In July, Singapore placed Muhammad Anwar Jailani and Muhammad Thahir Shaik Dawood directly on to RO. Both Jailani and Thahir had links to Anwar al-Aulaqi. According to press reports, Thahir had gone to Yemen to seek out al-Aulaqi to engage in militant activities outside of Singapore. He also enrolled in an educational institution run by an associate of Usama bin Ladin.
Also in July, Singapore announced the detention of soldier Muhammad Fadil Abdul Hamid under Singapore's Internal Security Act. The government announced that Fadil had become self-radicalized and had made contact with al-Qa'ida in the Arabian Peninsula operative Anwar al-Aulaqi, who encouraged him to go to Afghanistan to engage in militant activities. Authorities arrested Fadil before he could depart Singapore.
Countering Terrorist Finance: Singapore cooperated with the United States to identify and freeze terrorist assets. The opening of Singapore's two casinos in 2010 increased concerns about the potential for illicit flows to pass through Singapore. Singapore has implemented legal and regulatory changes involving cash transactions at casinos to better align itself with the international standards for anti-money laundering/counterterrorist financing regimes.
Regional and International Cooperation: In June, the Republic of Singapore Navy participated in the annual Southeast Asia Cooperation Against Terrorism exercise. In November, the Singapore Armed Forces participated in Cooperation 2010, a nine-day joint counterterrorism training exercise with a personnel contingent from China's People's Liberation Army.

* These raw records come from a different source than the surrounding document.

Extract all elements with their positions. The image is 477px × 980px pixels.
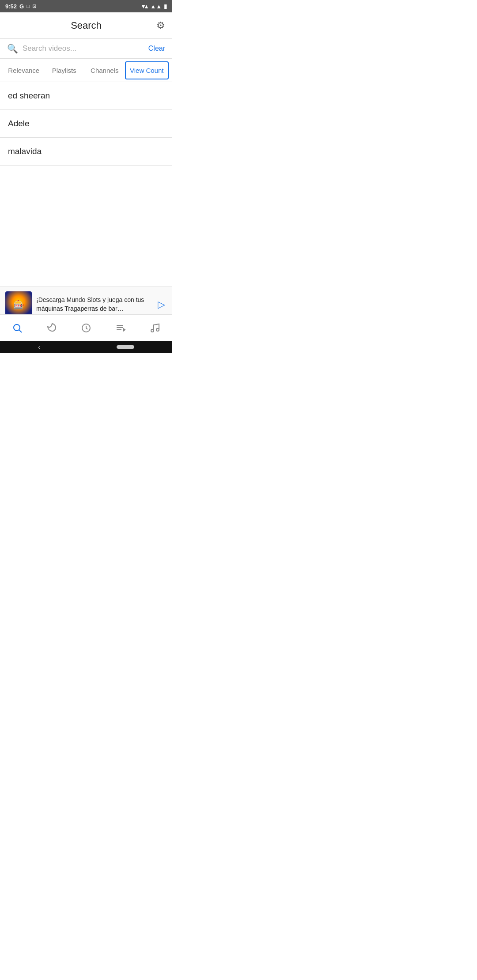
system-bar: ‹ — [0, 341, 172, 353]
search-input[interactable] — [23, 44, 144, 53]
tab-relevance[interactable]: Relevance — [4, 60, 44, 80]
screen-icon: □ — [26, 4, 30, 9]
battery-icon: ▮ — [164, 3, 167, 10]
tab-viewcount[interactable]: View Count — [125, 61, 169, 79]
wifi-icon: ▾▴ — [142, 3, 148, 10]
nav-playlist[interactable] — [103, 323, 138, 333]
nav-trending[interactable] — [34, 323, 69, 333]
status-right: ▾▴ ▲▲ ▮ — [142, 3, 167, 10]
svg-point-7 — [151, 329, 154, 332]
home-indicator[interactable] — [117, 345, 134, 349]
search-bar: 🔍 Clear — [0, 39, 172, 59]
status-bar: 9:52 G □ ⊡ ▾▴ ▲▲ ▮ — [0, 0, 172, 12]
svg-point-8 — [156, 328, 159, 331]
search-history-item[interactable]: ed sheeran — [0, 82, 172, 110]
page-title: Search — [71, 20, 102, 31]
status-time: 9:52 — [5, 3, 17, 10]
search-history-item[interactable]: malavida — [0, 138, 172, 166]
clear-button[interactable]: Clear — [148, 45, 165, 53]
search-history-item[interactable]: Adele — [0, 110, 172, 138]
tab-channels[interactable]: Channels — [84, 60, 125, 80]
ad-play-icon[interactable]: ▷ — [158, 299, 165, 310]
svg-marker-6 — [123, 328, 125, 331]
bottom-nav — [0, 314, 172, 341]
ad-text: ¡Descarga Mundo Slots y juega con tus má… — [36, 296, 153, 313]
nav-search[interactable] — [0, 323, 34, 333]
signal-icon: ▲▲ — [150, 3, 162, 10]
ad-thumbnail: 🎰 — [5, 291, 32, 318]
filter-tabs: Relevance Playlists Channels View Count — [0, 59, 172, 82]
app-header: Search ⚙ — [0, 12, 172, 39]
tab-playlists[interactable]: Playlists — [44, 60, 85, 80]
nav-music[interactable] — [138, 323, 172, 333]
search-history-list: ed sheeran Adele malavida — [0, 82, 172, 166]
search-icon: 🔍 — [7, 43, 18, 54]
svg-point-0 — [14, 324, 20, 331]
back-button[interactable]: ‹ — [38, 343, 40, 351]
ad-thumb-image: 🎰 — [5, 291, 32, 318]
settings-button[interactable]: ⚙ — [156, 20, 165, 31]
google-icon: G — [19, 3, 24, 10]
screenshot-icon: ⊡ — [32, 4, 36, 9]
svg-line-1 — [19, 330, 22, 332]
status-left: 9:52 G □ ⊡ — [5, 3, 36, 10]
nav-history[interactable] — [69, 323, 103, 333]
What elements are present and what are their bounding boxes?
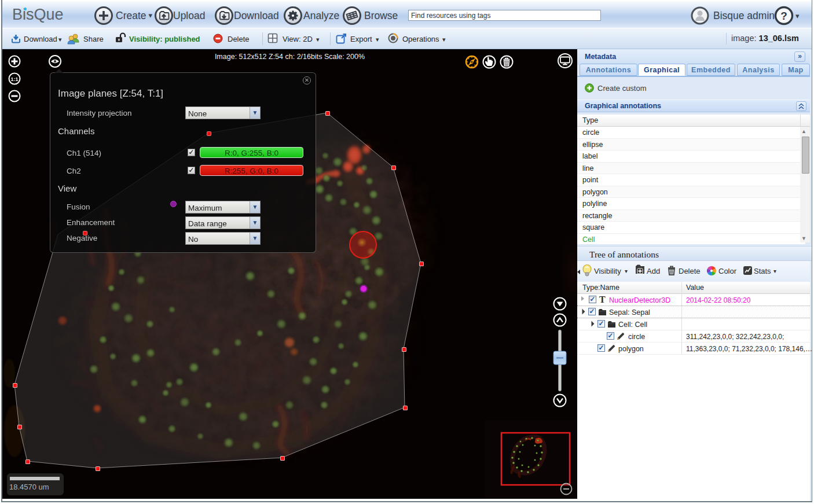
svg-text:?: ? (780, 10, 787, 22)
svg-text:1:1: 1:1 (10, 76, 18, 82)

Countering Radicalization and Extremism: Singapore maintained a de-radicalization program that focused on countering detainees' extremist ideology. Detainees are required to undergo a program of religious counseling with a group of volunteer religious counselors. Singapore enlists the support of religious teachers and scholars to study JI's ideology to develop teachings to counter the group within Singapore's Muslim community and provide counseling to detainees. Religious counseling for detainees continued after release from detention. Among those individuals released from detention, there were no reported cases of recidivism.